Assignment: Word for word, copy the data that follows and skip its pictures.

Collection entries

·····

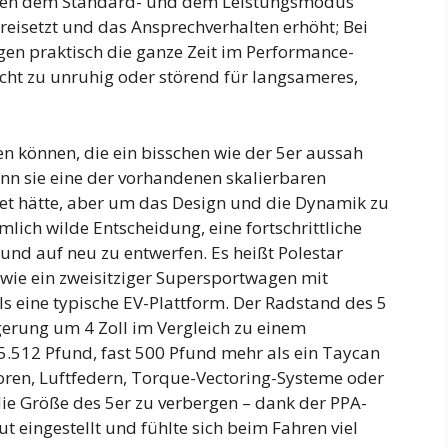
schen dem Standard- und dem Leistungsmodus
freisetzt und das Ansprechverhalten erhöht; Bei
gen praktisch die ganze Zeit im Performance-
ht zu unruhig oder störend für langsameres,
n können, die ein bisschen wie der 5er aussah
nn sie eine der vorhandenen skalierbaren
et hätte, aber um das Design und die Dynamik zu
lich wilde Entscheidung, eine fortschrittliche
nd auf neu zu entwerfen. Es heißt Polestar
f wie ein zweisitziger Supersportwagen mit
ls eine typische EV-Plattform. Der Radstand des 5
ngerung um 4 Zoll im Vergleich zu einem
5.512 Pfund, fast 500 Pfund mehr als ein Taycan
atoren, Luftfedern, Torque-Vectoring-Systeme oder
e Größe des 5er zu verbergen – dank der PPA-
ut eingestellt und fühlte sich beim Fahren viel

·····

Worked solution:
schen dem Standard- und dem Leistungsmodus
freisetzt und das Ansprechverhalten erhöht; Bei
gen praktisch die ganze Zeit im Performance-
ht zu unruhig oder störend für langsameres,
n können, die ein bisschen wie der 5er aussah
nn sie eine der vorhandenen skalierbaren
et hätte, aber um das Design und die Dynamik zu
lich wilde Entscheidung, eine fortschrittliche
nd auf neu zu entwerfen. Es heißt Polestar
f wie ein zweisitziger Supersportwagen mit
ls eine typische EV-Plattform. Der Radstand des 5
ngerung um 4 Zoll im Vergleich zu einem
5.512 Pfund, fast 500 Pfund mehr als ein Taycan
atoren, Luftfedern, Torque-Vectoring-Systeme oder
e Größe des 5er zu verbergen – dank der PPA-
ut eingestellt und fühlte sich beim Fahren viel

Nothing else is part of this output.